5. TimescaleDB Details

The main purpose of using a TimescaleDB hypertable instead of a plain RDB table for storing the archive data samples is the support for partitioning aka chunking. While nearly transparent to the archive engine as well as the data retrieval, chunking improves the performance and maintainability of the archive.

The following is a collection of information on configuring and monitoring the chunking. While certain aspects of the hypertable can be changed at runtime, a complete reorganization of data into a new chunking setup is expensive. The chunking setup should thus be “right” from the start. At the time of this writing, however, there is no operational experience that would allow us to make qualified suggestions for the “best” chunking configuration. Details of the TimescaleDB options might also change.

More more, refer to https://docs.timescale.com/timescaledb/latest/

5.1. Connecting to the database

All the following examples use the psql command line tool. Based on the initial setup described in 2 Configure Database, examples that only require read access can be performed as

/usr/pgsql-14/bin/psql -U report -W tsarch

with the password $report. For write access, use

/usr/pgsql-14/bin/psql -Utsarch -W tsarch

with the password $tsarch. For complete access, use

sudo su postgres
psql tsarch

5.2. Version Info

Postgres and the TimescaleDB extension versions, which were 14.2 and 2.6.0 for the initial archive implementation:

SELECT version() AS PSQL,
       extversion AS Timescale
FROM pg_extension WHERE extname = 'timescaledb';

5.3. Partitioning

The sample table must be partitioned by smpl_time to get basic time-series support. In addition, it can be partitioned by channel_id, which creates an index by channel ID which we would otherwise have to create separately. if we didn’t

You need to pick a time period for the chunking based on time interval, and a count for the number of different partitions by channel_id, aka. “space partitions”.

The basic options are

Hypertable with chunks by time, no channel_id partitions. This supports the basic time-series behavior, allows compressing older chunks, and you can easily delete old chunks to recover disk space.
Hypertable with chunks by time, further partitioned by channel_id. Results in smaller chunks which can fit into memory and speed up access, but creates more chunks, which eventually impacts performance, https://github.com/timescale/timescaledb/issues/2897
Hypertable with chunks by time and channel_id, spreading chunks across table spaces within one node. Table spaces on dedicated disks allow parallel access.
Hypertable with chunks by time and channel_id, spreading chunks across different nodes. Adds network latency but allows load balancing.

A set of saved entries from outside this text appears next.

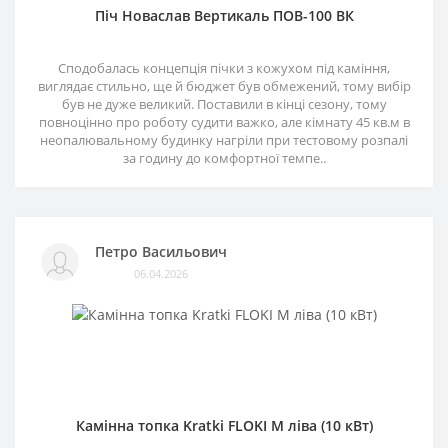
Піч Новаслав Вертикаль ПОВ-100 ВК
Сподобалась концепція пічки з кожухом під каміння,
виглядає стильно, ще й бюджет був обмежений, тому вибір
був не дуже великий. Поставили в кінці сезону, тому
повноцінно про роботу судити важко, але кімнату 45 кв.м в
неопалювальному будинку нагріли при тестовому розпалі
за годину до комфортної темпе..
Петро Васильович
06.04.2026
Камінна топка Kratki FLOKI M ліва (10 кВт)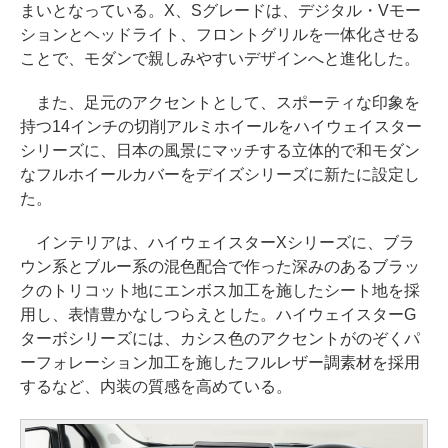
まいとなっている。X、Sグレードは、デジタル・Vモー
ションとヘッドライト、フロントグリルを一体化させる
ことで、モダンで親しみやすいデザインへと進化した。
また、足元のアクセントとして、スポーティな印象を
持つ14インチの切削アルミホイールをハイウェイスター
シリーズに、日本の風景にマッチする立体的で和モダン
なフルホイールカバーをデイズシリーズに新たに設定し
た。
インテリアは、ハイウェイスターXシリーズに、ブラ
ウン系とブルー系の混色配合で作った深みのあるブラッ
クのトリコット地にエンボス加工を施したシート地を採
用し、表情豊かなしつらえとした。ハイウェイスターG
ターボシリーズには、カシス色のアクセントがのぞくパ
ーフォレーション加工を施したフルレザー調素材を採用
するなど、内装の質感を高めている。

The best configuration is likely site-specific. At this time we cannot offer much guidance beyond pointing to https://docs.timescale.com/timescaledb/latest/how-to-guides/hypertables/best-practices:

“Time interval should be chosen such that recent chunk fits into memory.”
“TimescaleDB does not benefit from a very large number of space partitions.”
“In most cases, it is advised for users not to use space partitions.”
“We recommend tying the number of space partitions to the number of disks and/or data nodes.”
“With a RAID setup, no spatial partitioning is required on a single node.”

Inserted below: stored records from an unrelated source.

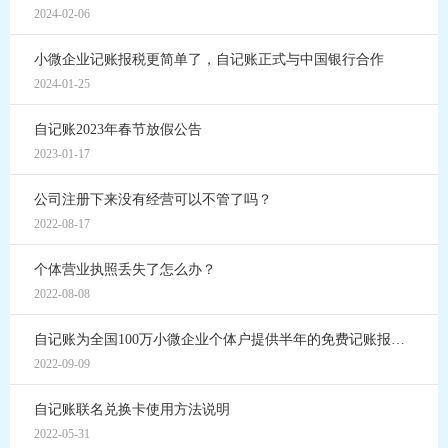
2024-02-06
小微企业记账报税更简单了，自记账正式与中国银行合作
2024-01-25
自记账2023年春节放假公告
2023-01-17
公司注册下来没有经营可以不管了吗？
2022-08-17
个体营业执照丢失了怎么办？
2022-08-08
自记账为全国100万小微企业个体户提供半年的免费记账报税服务
2022-09-09
自记账联名兑换卡使用方法说明
2022-05-31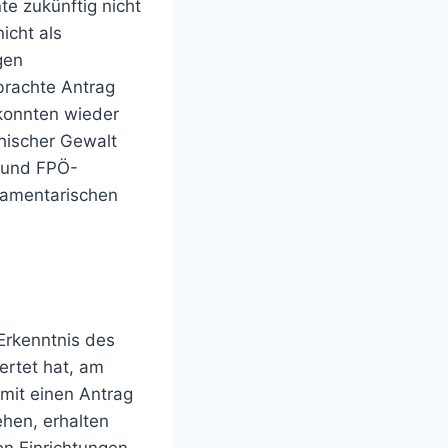
e zukünftig nicht
icht als
gen
brachte Antrag
konnten wieder
hischer Gewalt
n und FPÖ-
lamentarischen
Erkenntnis des
ertet hat, am
mit einen Antrag
hen, erhalten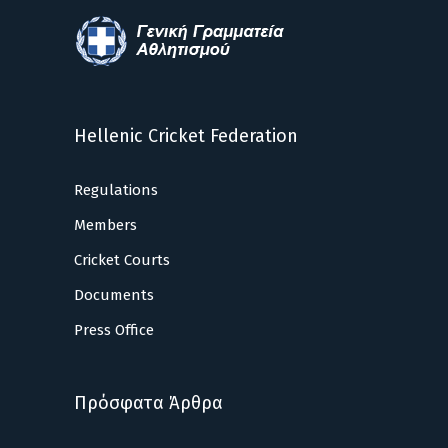
Hellenic Cricket Federation
Regulations
Members
Cricket Courts
Documents
Press Office
Πρόσφατα Άρθρα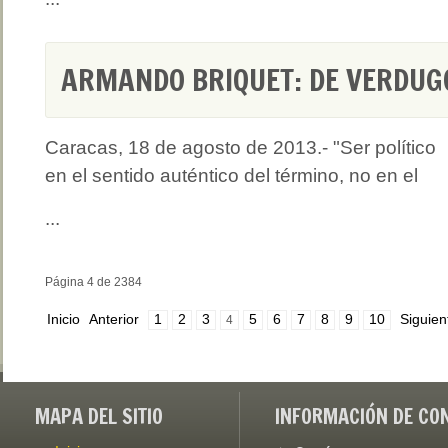
ARMANDO BRIQUET: DE VERDUG
Caracas, 18 de agosto de 2013.- "Ser político
en el sentido auténtico del término, no en el
...
Página 4 de 2384
Inicio
Anterior
1
2
3
5
6
7
8
9
10
Siguien
4
MAPA DEL SITIO
INFORMACIÓN DE CO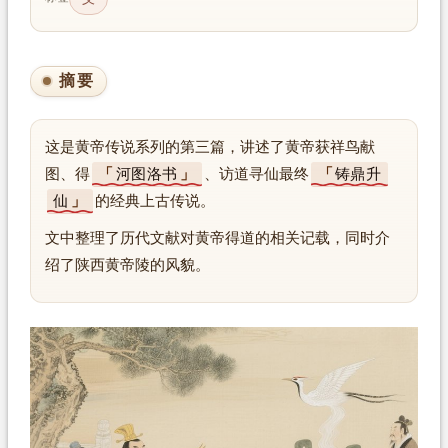
摘要
这是黄帝传说系列的第三篇，讲述了黄帝获祥鸟献
图、得
河图洛书
、访道寻仙最终
铸鼎升
仙
的经典上古传说。
文中整理了历代文献对黄帝得道的相关记载，同时介
绍了陕西黄帝陵的风貌。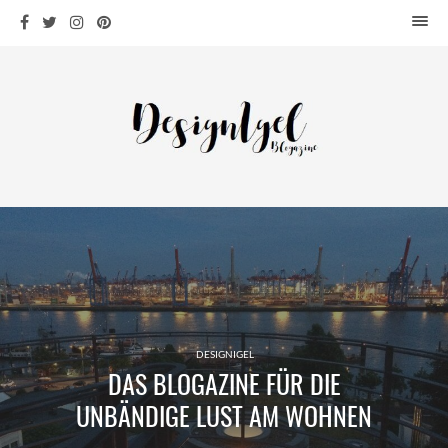
HOME
DESIGN
WOHNEN
KÜCHE
BAD
KINDERKRAM
DEKO
OUTDOOR
ARCHITEKTUR
ÜBER MICH
DESIGNIGEL
DAS BLOGAZINE FÜR DIE
KONTAKT
UNBÄNDIGE LUST AM WOHNEN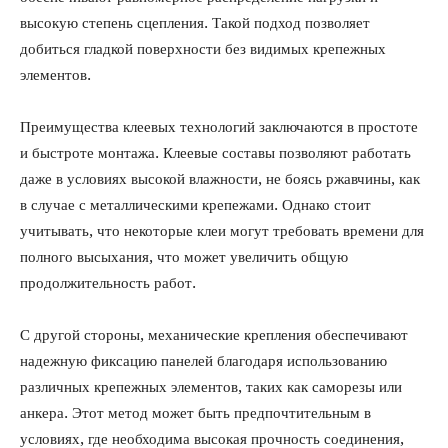
высокую степень сцепления. Такой подход позволяет
добиться гладкой поверхности без видимых крепежных
элементов.
Преимущества клеевых технологий заключаются в простоте
и быстроте монтажа. Клеевые составы позволяют работать
даже в условиях высокой влажности, не боясь ржавчины, как
в случае с металлическими крепежами. Однако стоит
учитывать, что некоторые клеи могут требовать времени для
полного высыхания, что может увеличить общую
продолжительность работ.
С другой стороны, механические крепления обеспечивают
надежную фиксацию панелей благодаря использованию
различных крепежных элементов, таких как саморезы или
анкера. Этот метод может быть предпочтительным в
условиях, где необходима высокая прочность соединения,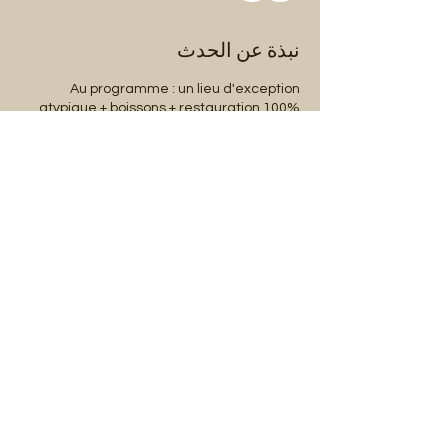
نبذة عن الحدث
Au programme : un lieu d'exception
atypique + boissons + restauration 100%
maison
Entrée libre - 6 rue Chomel, Vichy
شارِك هذا الحدث
Mentions légales
Abonnez-vous à notre liste de diffusion :
E-mail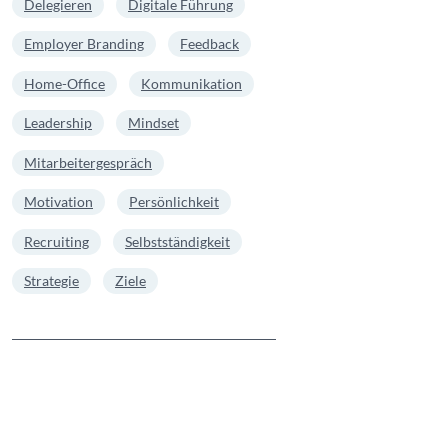
Delegieren
Digitale Führung
Employer Branding
Feedback
Home-Office
Kommunikation
Leadership
Mindset
Mitarbeitergespräch
Motivation
Persönlichkeit
Recruiting
Selbstständigkeit
Strategie
Ziele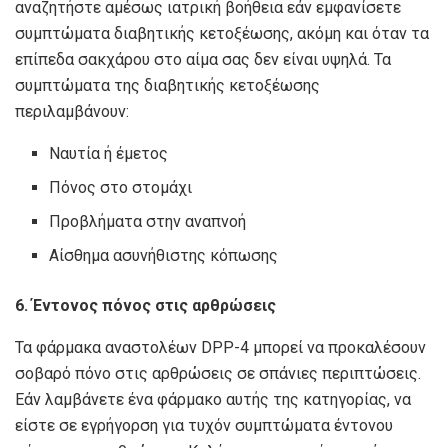
αναζητήστε αμέσως ιατρική βοήθεια εάν εμφανίσετε
συμπτώματα διαβητικής κετοξέωσης, ακόμη και όταν τα
επίπεδα σακχάρου στο αίμα σας δεν είναι υψηλά. Τα
συμπτώματα της διαβητικής κετοξέωσης
περιλαμβάνουν:
Ναυτία ή έμετος
Πόνος στο στομάχι
Προβλήματα στην αναπνοή
Αίσθημα ασυνήθιστης κόπωσης
6. Έντονος πόνος στις αρθρώσεις
Τα φάρμακα αναστολέων DPP-4 μπορεί να προκαλέσουν
σοβαρό πόνο στις αρθρώσεις σε σπάνιες περιπτώσεις.
Εάν λαμβάνετε ένα φάρμακο αυτής της κατηγορίας, να
είστε σε εγρήγορση για τυχόν συμπτώματα έντονου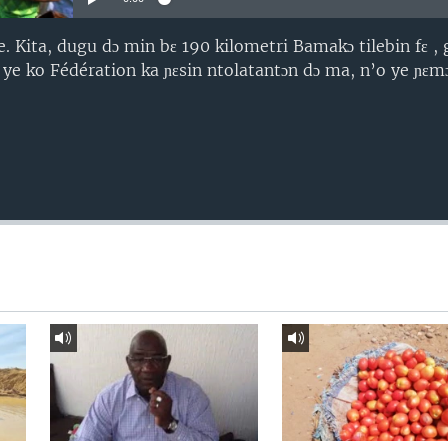
ye. Kita, dugu dɔ min bɛ 190 kilometri Bamakɔ tilebin fɛ ,
 ye ko Fédération ka ɲɛsin ntolatantɔn dɔ ma, n’o ye ɲɛm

5.4. Configure and Change Partitioning

Initial setup is done in setup.sql when the sample table is turned into a hypertable, for example like this:

-- Partition by time (default: 7 days), then by channel ID (5 space partitions)
SELECT * FROM create_hypertable('sample', 'smpl_time', 'channel_id', 5);

To check the current hypertable settings:

SELECT * from timescaledb_information.dimensions;

The chunk time interval can be changed, affecting new chunks, like this:

# Change to monthly time chunks
SELECT set_chunk_time_interval('sample', INTERVAL '1 month');

Space partitioning, i.e., chunking based on the channel_id, cannot easily be changed on a running system. https://docs.timescale.com/api/latest/hypertable/add_dimension/ mentions that space partitions can be added, but only on an empty hypertable. There is no remove_dimension function.

As a workaround, which can also be used to re-chunk existing data for a new time interval, you can update partitions by creating a new schema, copying data over, then renaming the tables and deleting the old one.

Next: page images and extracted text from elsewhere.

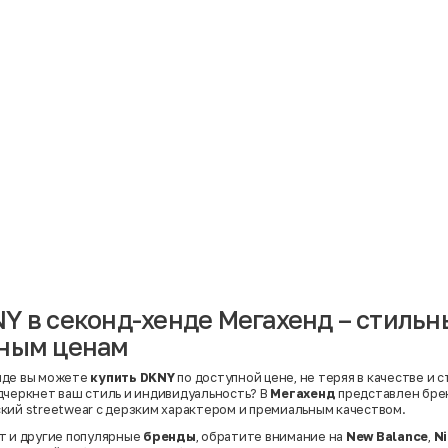
Материал
Акрил
Ангора
Ацетат
Бамбук
Бархат
Вельвет
Вискоза
Вискоза | Нейлон
Вискоза | Полиэстер
й
Вискоза | Полиэстер | Хлопок
Вискоза | Эластан
Y в секонд-хенде Мегахенд – стиль
Искусственная замша
ный
Кашемир
пным ценам
Кашемир | Нейлон
й
Кашемир | Хлопок
Кашемир | Шерсть
нде вы можете
купить DKNY
по доступной цене, не теряя в качестве и 
Лён
дчеркнет ваш стиль и индивидуальность? В
Мегахенд
представлен бр
й
Модал
кий streetwear с дерзким характером и премиальным качеством.
Натуральная замша
Натуральная кожа
т и другие популярные
бренды
, обратите внимание на
New Balance
,
N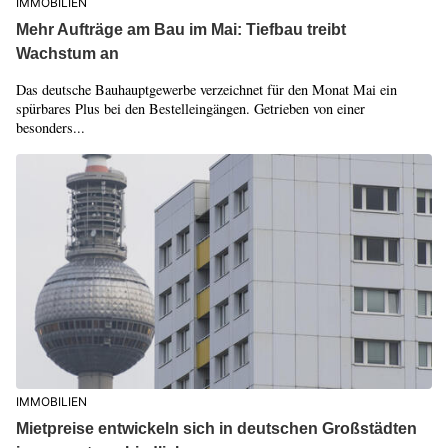
IMMOBILIEN
Mehr Aufträge am Bau im Mai: Tiefbau treibt
Wachstum an
Das deutsche Bauhauptgewerbe verzeichnet für den Monat Mai ein
spürbares Plus bei den Bestelleingängen. Getrieben von einer
besonders...
IMMOBILIEN
Mietpreise entwickeln sich in deutschen Großstädten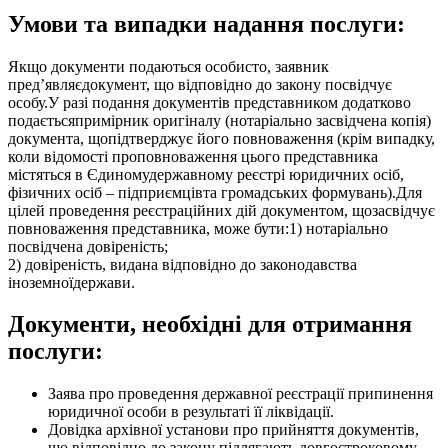
Умови та випадки надання послуги:
Якщо документи подаються особисто, заявник
пред’являєдокумент, що відповідно до закону посвідчує
особу.У разі подання документів представником додатково
подаєтьсяпримірник оригіналу (нотаріально засвідчена копія)
документа, щопідтверджує його повноваження (крім випадку,
коли відомості проповноваження цього представника
містяться в Єдиномудержавному реєстрі юридичних осіб,
фізичних осіб – підприємцівта громадських формувань).Для
цілей проведення реєстраційних дій документом, щозасвідчує
повноваження представника, може бути:1) нотаріально
посвідчена довіреність;
2) довіреність, видана відповідно до законодавства
іноземноїдержави.
Документи, необхідні для отримання
послуги:
Заява про проведення державної реєстрації припинення
юридичної особи в результаті її ліквідації.
Довідка архівної установи про прийняття документів,
що відповідно до закону підлягають довгостроковому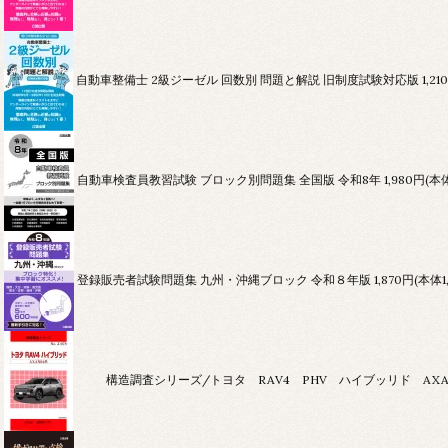
自動車整備士 2級ジーゼル 回数別 問題と解説 旧制度試験対応版
1,2
自動車検査員教習試験 ブロック別問題集 全国版 令和8年
1,980円(本
登録販売者試験問題集 九州・沖縄ブロック 令和８年版
1,870円(本体
構造調査シリーズ/トヨタ RAV4 PHV ハイブッリド AXAN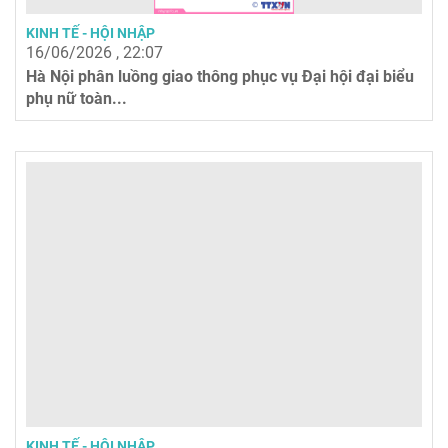
KINH TẾ - HỘI NHẬP
16/06/2026 , 22:07
Hà Nội phân luồng giao thông phục vụ Đại hội đại biểu
phụ nữ toàn...
KINH TẾ - HỘI NHẬP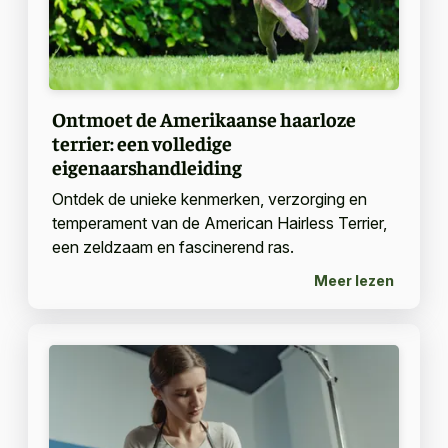
Ontmoet de Amerikaanse haarloze
terrier: een volledige
eigenaarshandleiding
Ontdek de unieke kenmerken, verzorging en
temperament van de American Hairless Terrier,
een zeldzaam en fascinerend ras.
Meer lezen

-- In new schema, create a new 'sample' table with desired settings
CREATE SCHEMA update;
CREATE TABLE update.sample (....;
-- 1 monthly chunk for all channels
SELECT * FROM create_hypertable('update.sample', 'smpl_time', 'channel_id', 1);
SELECT set_chunk_time_interval('update.sample', INTERVAL '1 month');
SELECT * from timescaledb_information.dimensions;

-- Import old data into new table, do this for example month by month:
\timing on    
INSERT INTO update.sample
  SELECT smpl_time, nanosecs, channel_id, severity_id, status_id, num_val, float_val, str_val
  FROM public.sample WHERE smpl_time >= '2019-01-01' AND smpl_time < '2019-02-01';
-- With original example data, 1 month required about 15 minutes and 15 GB.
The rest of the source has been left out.